Researchers found that patients who received a test of two genes connected to warfarin sensitivity were 31 percent less likely to be hospitalized for any cause during the first six months of the drug's use.
They were 28 percent less likely to be hospitalized for a bleeding episode or blood clot than those whose safe and effective warfarin dosing was determined by traditional trial and error method.
"What we find so wonderful about this is it's really harnessing the power of new science to reduce healthcare costs," Robert Epstein, chief medical officer for the study's sponsor, Medco Health Solutions Inc, said in an interview.
A subanalysis of the data found that if it excluded hospitalizations that occurred prior to genotyping, the argument for genetic screening was even stronger.
In that group, patients had a 43 percent lower risk of being hospitalized for bleeding or blood clot than those who did not receive the gene testing.
That result is likely to make insurance companies, and anyone looking to cut healthcare costs, sit up and take notice.

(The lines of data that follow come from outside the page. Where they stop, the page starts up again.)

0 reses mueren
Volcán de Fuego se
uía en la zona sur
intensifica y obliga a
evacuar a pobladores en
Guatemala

The genetic tests, which are easily done with a cheek swab or blood sample, need only be performed once ever for each patient and cost somewhere between $200 and $400 -- far less than even a brief hospital stay. However, the screening is not yet covered by most insurance companies.
"I think people have been looking for the kind of data that we generated," said Epstein, who presented the results at the American College of Cardiology scientific meeting in Atlanta.

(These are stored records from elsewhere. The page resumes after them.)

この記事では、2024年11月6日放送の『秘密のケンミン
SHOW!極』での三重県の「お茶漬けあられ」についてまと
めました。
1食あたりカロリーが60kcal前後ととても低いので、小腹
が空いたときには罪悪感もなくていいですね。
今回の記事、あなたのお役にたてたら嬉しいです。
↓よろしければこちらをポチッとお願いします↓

"We're hoping that more folks will figure that this is a cost-effective alternative to the current way of dosing warfarin," he said. "If we reduce just two hospitalizations per 100 patients tested that more than compensates for the cost of genotyping."

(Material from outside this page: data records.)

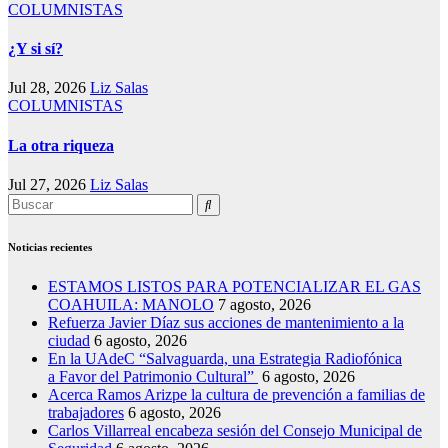
COLUMNISTAS
¿Y si sí?
Jul 28, 2026
Liz Salas
COLUMNISTAS
La otra riqueza
Jul 27, 2026
Liz Salas
Noticias recientes
ESTAMOS LISTOS PARA POTENCIALIZAR EL GAS
COAHUILA: MANOLO
7 agosto, 2026
Refuerza Javier Díaz sus acciones de mantenimiento a la
ciudad
6 agosto, 2026
En la UAdeC “Salvaguarda, una Estrategia Radiofónica
a Favor del Patrimonio Cultural”
6 agosto, 2026
Acerca Ramos Arizpe la cultura de prevención a familias de
trabajadores
6 agosto, 2026
Carlos Villarreal encabeza sesión del Consejo Municipal de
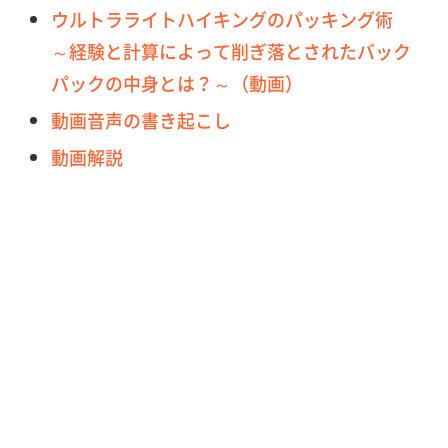
ウルトラライトハイキングのパッキング術
～経験と計算によって削ぎ落とされたバック
パックの中身とは？～（動画）
動画音声の書き起こし
動画解説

Warfarin, the world's most widely prescribed blood thinner, is a highly effective drug to prevent blood clots and strokes that has been around since the 1940s. However, it is not without complications, requiring close patient monitoring to prevent serious bleeding or blood clots.
Because the effective dosing for a patient is very close to the dose that can cause harm, it must be tailored to the individual, typically using a trial and error method. That makes it a perfect candidate for personalized medicine -- a cause that Medco has championed.
"The test provides the information a physician needs to more precisely dose a patient so that an individual who has a low sensitivity to the drug can be dosed higher to minimize the risk of stroke and someone who is highly sensitive to the drug can be given a lower dose to avoid bleeding," said the Mayo Clinic's Thomas Moyer, co-lead investigator of the study.
Medco, which administers prescription drug benefits for employers and health plans, found in 2007 that about 1 million of the 60 million people on its rolls were taking warfarin, which is sold under the brand name Coumadin.
It also found that about 22 percent of them were being hospitalized within 6 months of starting the drug, Epstein recalled.
Medco decided to take a chance on the relatively new science and see if genotyping could make the difference.
Along with the Mayo Clinic, Medco conducted the study under which 896 patients were given the genetic screening early in their warfarin use, while 2,688 warfarin patients who did not get the gene test were also followed.
"This gives us more reassurance that the use of genetic testing can reduce costs as well as improve outcomes," Epstein said.
He said Medco's clients are increasingly embracing its efforts to advance personalized medicine.
"We have now got more than 200 clients paying us to genotype their members," a number Epstein said represents about 8 million people.